▶ **WORKING DATA**
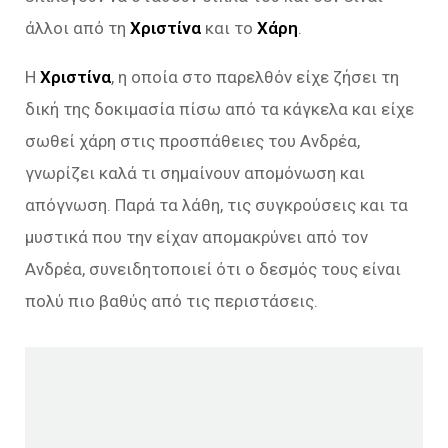
άλλοι από τη
Χριστίνα
και το
Χάρη
.
Η
Χριστίνα
, η οποία στο παρελθόν είχε ζήσει τη
δική της δοκιμασία πίσω από τα κάγκελα και είχε
σωθεί χάρη στις προσπάθειες του Ανδρέα,
γνωρίζει καλά τι σημαίνουν απομόνωση και
απόγνωση. Παρά τα λάθη, τις συγκρούσεις και τα
μυστικά που την είχαν απομακρύνει από τον
Ανδρέα, συνειδητοποιεί ότι ο δεσμός τους είναι
πολύ πιο βαθύς από τις περιστάσεις.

▶ **DESCRIPTION OF THE TASK**
All lines containing "Ανδρέα" in the material above should appear in your reply, copied exactly.

▶ **YOUR RESPONSE**
σωθεί χάρη στις προσπάθειες του Ανδρέα,
Ανδρέα, συνειδητοποιεί ότι ο δεσμός τους είναι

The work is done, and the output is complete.